Problem description: Your result will be the set of lines with "agent", copied from the material below.

Material for the task:
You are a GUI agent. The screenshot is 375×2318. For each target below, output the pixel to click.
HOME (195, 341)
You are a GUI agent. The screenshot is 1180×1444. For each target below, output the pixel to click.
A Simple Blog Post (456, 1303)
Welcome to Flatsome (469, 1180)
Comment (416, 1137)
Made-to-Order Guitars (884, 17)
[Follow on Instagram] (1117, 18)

* * *

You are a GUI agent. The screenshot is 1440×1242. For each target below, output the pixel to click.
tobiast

* * *

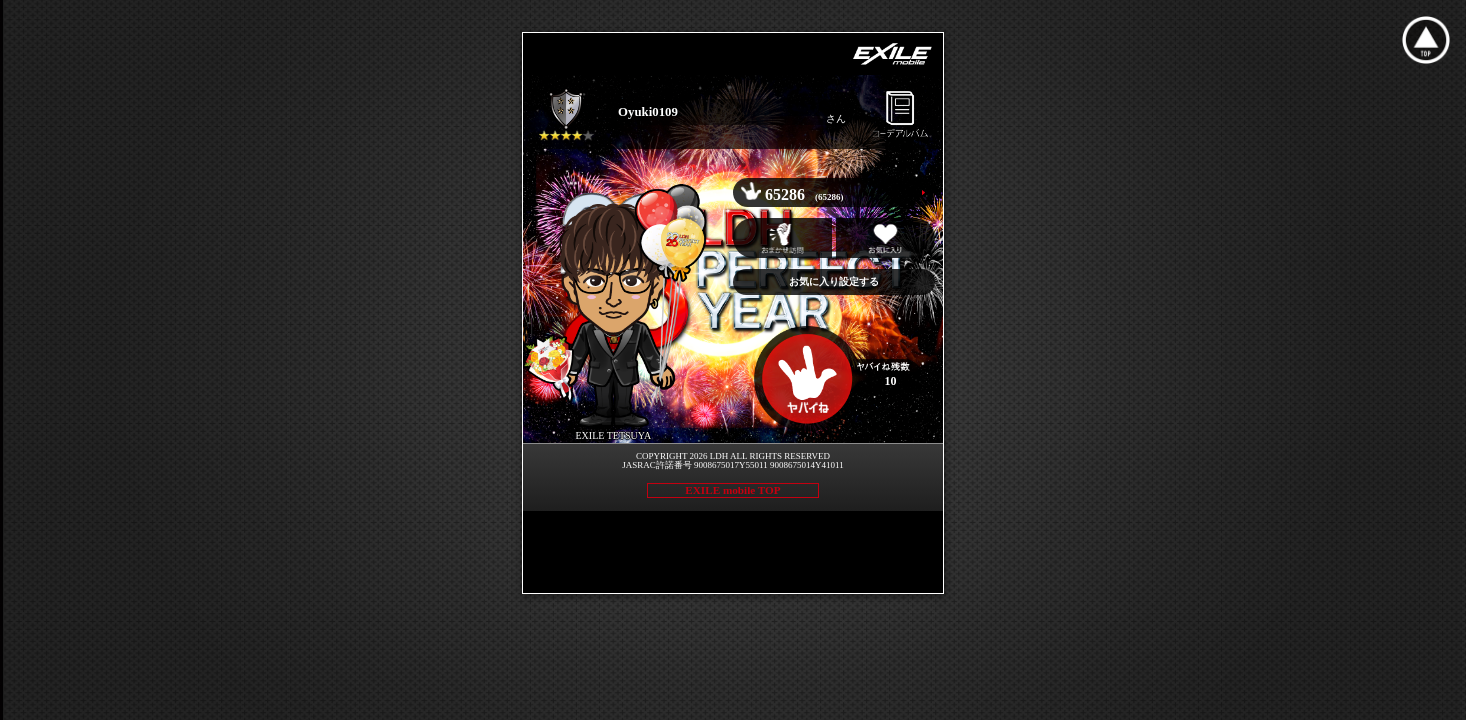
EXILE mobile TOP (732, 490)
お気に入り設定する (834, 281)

Output of the task:
You are a GUI agent. The screenshot is 375×2318. For each target below, output the pixel to click.
You are a GUI agent. The screenshot is 1180×1444. For each target below, output the pixel to click.
You are a GUI agent. The screenshot is 1440×1242. For each target below, output the pixel to click.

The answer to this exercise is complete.